Proanthocyanidins—more technically oligomeric proanthocyanidins and, hence, the OPC moniker—are a class of flavonoids. Formerly called "condensed tannins," all proanthocyanidins are chemically similar, the only differences being slight changes in shape and attachments of their polyphenol rings. In nature, a jumble of different proanthocyanidins is always found together, ranging from individual units to complex molecules of many linked units (oligomers). Proanthocyanidins deserve their stellar reputation as antioxidants that quench free radicals and potentiate other antioxidants. In one in vitro study, the OPCs in a patented pine bark extract prolonged the life span of vitamin C by 400 percent.
Proanthocyanidins can be found in many plants, most notably apples, pine bark, cinnamon, grape seed, cocoa, grape skin, and red wines of Vitis vinifera.
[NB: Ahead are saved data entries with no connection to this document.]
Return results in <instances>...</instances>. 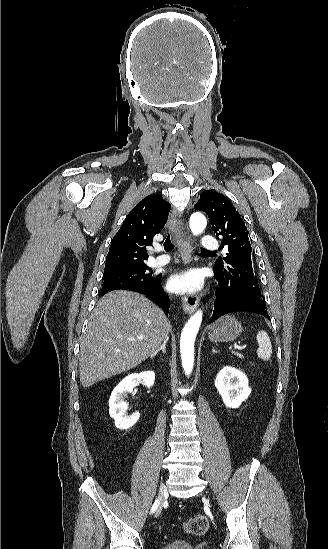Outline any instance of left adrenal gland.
Masks as SVG:
<instances>
[{
    "label": "left adrenal gland",
    "instance_id": "a2214340",
    "mask_svg": "<svg viewBox=\"0 0 328 549\" xmlns=\"http://www.w3.org/2000/svg\"><path fill=\"white\" fill-rule=\"evenodd\" d=\"M212 353H217V351H215V349H212Z\"/></svg>",
    "mask_w": 328,
    "mask_h": 549
}]
</instances>
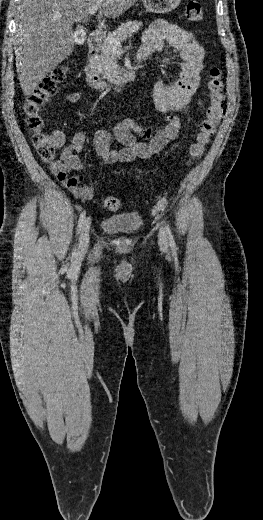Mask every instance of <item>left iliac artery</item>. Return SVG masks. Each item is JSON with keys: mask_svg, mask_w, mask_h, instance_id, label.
<instances>
[{"mask_svg": "<svg viewBox=\"0 0 263 520\" xmlns=\"http://www.w3.org/2000/svg\"><path fill=\"white\" fill-rule=\"evenodd\" d=\"M164 229H165L166 234H167V236H168V239H169L170 245H171L172 247H175V242H174V239H173V236H172V233H171V230H170L169 226L165 224V228H164Z\"/></svg>", "mask_w": 263, "mask_h": 520, "instance_id": "left-iliac-artery-1", "label": "left iliac artery"}]
</instances>
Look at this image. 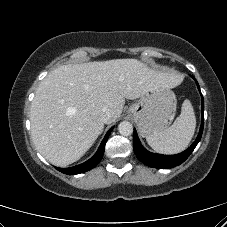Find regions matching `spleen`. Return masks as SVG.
<instances>
[{"instance_id": "spleen-1", "label": "spleen", "mask_w": 227, "mask_h": 227, "mask_svg": "<svg viewBox=\"0 0 227 227\" xmlns=\"http://www.w3.org/2000/svg\"><path fill=\"white\" fill-rule=\"evenodd\" d=\"M196 127L194 109L189 100L182 104L181 114L167 129L147 136L149 146L162 154H176L183 151L190 143Z\"/></svg>"}]
</instances>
However, bilberry, cranberry, black currant, green tea, black tea, and other plants also contain these flavonoids. The berries of chokeberry, specifically black chokeberry, have the highest measured concentrations of proanthocyanidin found in any plant to date. Apples contain on average per serving about eight times the amount of proanthocyanidin found in wine, with highest amounts found in the Red Delicious and Granny Smith varieties. Another in vitro study showed that exposing blood vessel linings to pine bark OPCs boosted their vitamin E content by 15 percent.
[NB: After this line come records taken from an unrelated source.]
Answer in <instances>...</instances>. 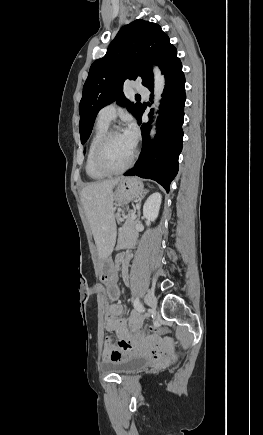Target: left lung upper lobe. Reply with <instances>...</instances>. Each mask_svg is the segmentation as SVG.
<instances>
[{
  "instance_id": "left-lung-upper-lobe-1",
  "label": "left lung upper lobe",
  "mask_w": 263,
  "mask_h": 435,
  "mask_svg": "<svg viewBox=\"0 0 263 435\" xmlns=\"http://www.w3.org/2000/svg\"><path fill=\"white\" fill-rule=\"evenodd\" d=\"M176 59V48L158 24L139 19L123 26L106 55L91 65L83 86L79 104L82 144L89 138L99 110L115 100L139 117L142 105L129 102L121 92L125 80L140 77L142 84L149 88L154 81L152 64L156 63L166 74Z\"/></svg>"
}]
</instances>
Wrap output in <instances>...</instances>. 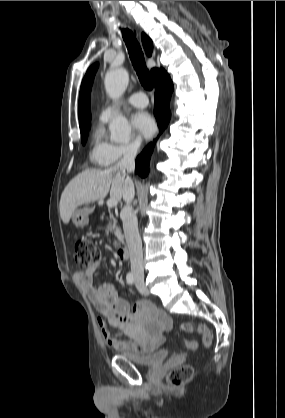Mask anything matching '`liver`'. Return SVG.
<instances>
[{
    "label": "liver",
    "instance_id": "1",
    "mask_svg": "<svg viewBox=\"0 0 285 418\" xmlns=\"http://www.w3.org/2000/svg\"><path fill=\"white\" fill-rule=\"evenodd\" d=\"M125 178L117 175L114 167L105 170L87 169L75 176L65 187L60 199V217L68 224L76 208L104 199L120 201Z\"/></svg>",
    "mask_w": 285,
    "mask_h": 418
}]
</instances>
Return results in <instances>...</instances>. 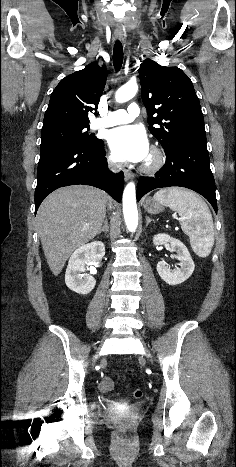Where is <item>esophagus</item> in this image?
Instances as JSON below:
<instances>
[{
    "label": "esophagus",
    "instance_id": "obj_1",
    "mask_svg": "<svg viewBox=\"0 0 236 467\" xmlns=\"http://www.w3.org/2000/svg\"><path fill=\"white\" fill-rule=\"evenodd\" d=\"M119 40H121V38H118ZM124 176H125V180H130L134 177V174L127 170V169H124Z\"/></svg>",
    "mask_w": 236,
    "mask_h": 467
}]
</instances>
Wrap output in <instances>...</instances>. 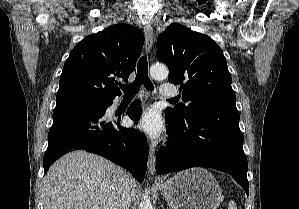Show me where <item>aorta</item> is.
Wrapping results in <instances>:
<instances>
[{"mask_svg":"<svg viewBox=\"0 0 299 209\" xmlns=\"http://www.w3.org/2000/svg\"><path fill=\"white\" fill-rule=\"evenodd\" d=\"M150 75L156 80H163L168 76V69L163 64H155L150 68ZM139 209H153L146 190L142 197V202L140 203Z\"/></svg>","mask_w":299,"mask_h":209,"instance_id":"obj_1","label":"aorta"}]
</instances>
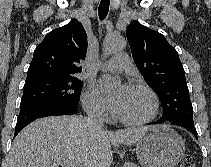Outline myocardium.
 Returning a JSON list of instances; mask_svg holds the SVG:
<instances>
[{"instance_id":"obj_1","label":"myocardium","mask_w":211,"mask_h":167,"mask_svg":"<svg viewBox=\"0 0 211 167\" xmlns=\"http://www.w3.org/2000/svg\"><path fill=\"white\" fill-rule=\"evenodd\" d=\"M131 88L135 90L144 91L150 96L151 101H152V112L148 117L144 119H139V120L127 119L120 116L118 113L116 114V118L121 123L126 124V125H144V124L150 123L156 118L159 112V100H158L157 94L154 92L153 89H151L149 86L143 83H137V82L133 83L131 85Z\"/></svg>"}]
</instances>
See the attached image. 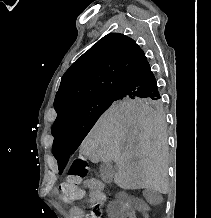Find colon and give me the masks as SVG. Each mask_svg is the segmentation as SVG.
Segmentation results:
<instances>
[{"mask_svg": "<svg viewBox=\"0 0 211 218\" xmlns=\"http://www.w3.org/2000/svg\"><path fill=\"white\" fill-rule=\"evenodd\" d=\"M89 172L88 163L85 159H77L72 164L69 174L65 181L60 185V198L65 203H72L81 199L84 195V190L81 187L83 180ZM88 218H101V210L98 205L94 206L92 211L87 214Z\"/></svg>", "mask_w": 211, "mask_h": 218, "instance_id": "colon-1", "label": "colon"}]
</instances>
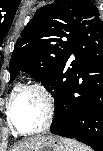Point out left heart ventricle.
<instances>
[{
	"instance_id": "left-heart-ventricle-1",
	"label": "left heart ventricle",
	"mask_w": 103,
	"mask_h": 151,
	"mask_svg": "<svg viewBox=\"0 0 103 151\" xmlns=\"http://www.w3.org/2000/svg\"><path fill=\"white\" fill-rule=\"evenodd\" d=\"M45 109L42 99L34 92H24L15 101L13 119L22 131L38 128L44 121Z\"/></svg>"
}]
</instances>
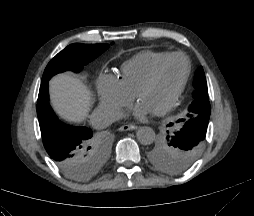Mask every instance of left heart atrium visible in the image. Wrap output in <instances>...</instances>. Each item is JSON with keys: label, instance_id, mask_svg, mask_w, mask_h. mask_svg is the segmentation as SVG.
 Returning <instances> with one entry per match:
<instances>
[{"label": "left heart atrium", "instance_id": "1", "mask_svg": "<svg viewBox=\"0 0 254 216\" xmlns=\"http://www.w3.org/2000/svg\"><path fill=\"white\" fill-rule=\"evenodd\" d=\"M154 113V111L142 102H138L134 107L131 115L138 119H144L146 116Z\"/></svg>", "mask_w": 254, "mask_h": 216}]
</instances>
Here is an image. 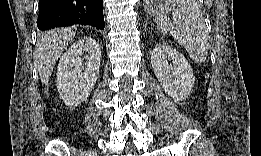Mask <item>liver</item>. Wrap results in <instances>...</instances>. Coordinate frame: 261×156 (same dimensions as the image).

Proanthocyanidins are the principal vasoactive polyphenols in red wine which is linked to a reduced risk of coronary heart disease and to lower overall mortality. Proanthocyanidins are present at higher concentrations in wines from areas of southwestern France and Sardinia which are associated with increased longevity in the population. Earlier studies that attributed this health benefit to resveratrol were premature because of the negligible amount of resveratrol in red wine. Proanthocyanidins suppress production of a protein endothelin-1 that constricts blood vessels. Grape seed has also shown recycling and potentiating effects. The test tube-based activity of vitamin E, in a system mimicking cell membranes, has shown enhancement by grape seed OPCs.
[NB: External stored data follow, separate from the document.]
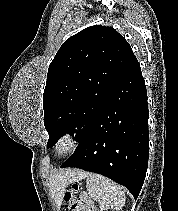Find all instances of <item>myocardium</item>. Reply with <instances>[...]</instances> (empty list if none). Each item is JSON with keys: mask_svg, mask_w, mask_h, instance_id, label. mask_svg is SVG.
<instances>
[{"mask_svg": "<svg viewBox=\"0 0 178 211\" xmlns=\"http://www.w3.org/2000/svg\"><path fill=\"white\" fill-rule=\"evenodd\" d=\"M78 143V137L75 133L65 131L58 136L53 149L57 155L66 156L76 150Z\"/></svg>", "mask_w": 178, "mask_h": 211, "instance_id": "1", "label": "myocardium"}]
</instances>
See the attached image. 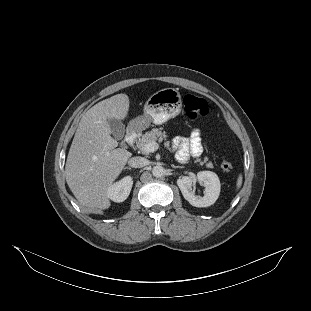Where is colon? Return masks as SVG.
<instances>
[{"instance_id": "1", "label": "colon", "mask_w": 311, "mask_h": 311, "mask_svg": "<svg viewBox=\"0 0 311 311\" xmlns=\"http://www.w3.org/2000/svg\"><path fill=\"white\" fill-rule=\"evenodd\" d=\"M183 106L185 115L190 119L204 117L209 111L207 102L203 98L192 94L184 96ZM220 166L223 171H230L232 169V163L226 158L221 160Z\"/></svg>"}]
</instances>
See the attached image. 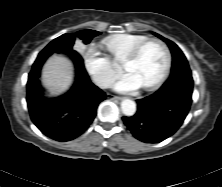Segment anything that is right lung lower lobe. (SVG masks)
Here are the masks:
<instances>
[{"mask_svg":"<svg viewBox=\"0 0 222 187\" xmlns=\"http://www.w3.org/2000/svg\"><path fill=\"white\" fill-rule=\"evenodd\" d=\"M54 52L68 51L44 48L39 53L27 82V103L31 120L38 129L46 136L64 142L78 137L88 128L106 95L90 81L81 56L73 51L68 52L76 66L72 88L58 98H45L38 78L43 63Z\"/></svg>","mask_w":222,"mask_h":187,"instance_id":"right-lung-lower-lobe-1","label":"right lung lower lobe"}]
</instances>
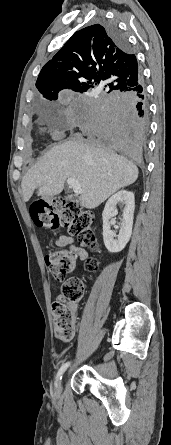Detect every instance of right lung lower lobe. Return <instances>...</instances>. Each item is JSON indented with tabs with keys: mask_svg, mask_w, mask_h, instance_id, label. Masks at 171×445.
<instances>
[{
	"mask_svg": "<svg viewBox=\"0 0 171 445\" xmlns=\"http://www.w3.org/2000/svg\"><path fill=\"white\" fill-rule=\"evenodd\" d=\"M119 46L127 40L115 24H105ZM86 134L100 145L124 157L141 161L148 119L143 82L125 93H107L85 110Z\"/></svg>",
	"mask_w": 171,
	"mask_h": 445,
	"instance_id": "1",
	"label": "right lung lower lobe"
}]
</instances>
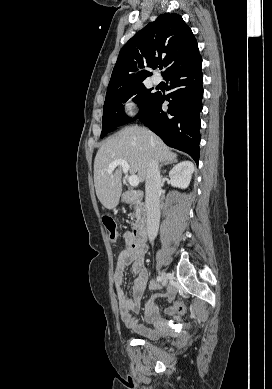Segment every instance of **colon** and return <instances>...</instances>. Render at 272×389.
Masks as SVG:
<instances>
[{
  "mask_svg": "<svg viewBox=\"0 0 272 389\" xmlns=\"http://www.w3.org/2000/svg\"><path fill=\"white\" fill-rule=\"evenodd\" d=\"M103 224L107 230L109 239L115 241L117 239L118 230L117 224L114 218L110 215H107L103 218ZM174 310L181 316L186 314V307L181 301H176L174 304Z\"/></svg>",
  "mask_w": 272,
  "mask_h": 389,
  "instance_id": "1",
  "label": "colon"
}]
</instances>
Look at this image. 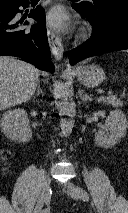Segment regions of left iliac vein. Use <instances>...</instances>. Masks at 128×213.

Proanthocyanidins have antioxidant activity and they play a role in the stabilization of collagen and maintenance of elastin — two critical proteins in connective tissue that support organs, joints, blood vessels, and muscle. Possibly because of their effects on blood vessels, proanthocyanidins have been reported in double-blind research to reduce the duration of edema after face-lift surgery from 15.855468 to 11.486745222 days. In preliminary research, proanthocyanidins were reported to have anti-mutagenic activity (i.e., to prevent chromosomal mutations).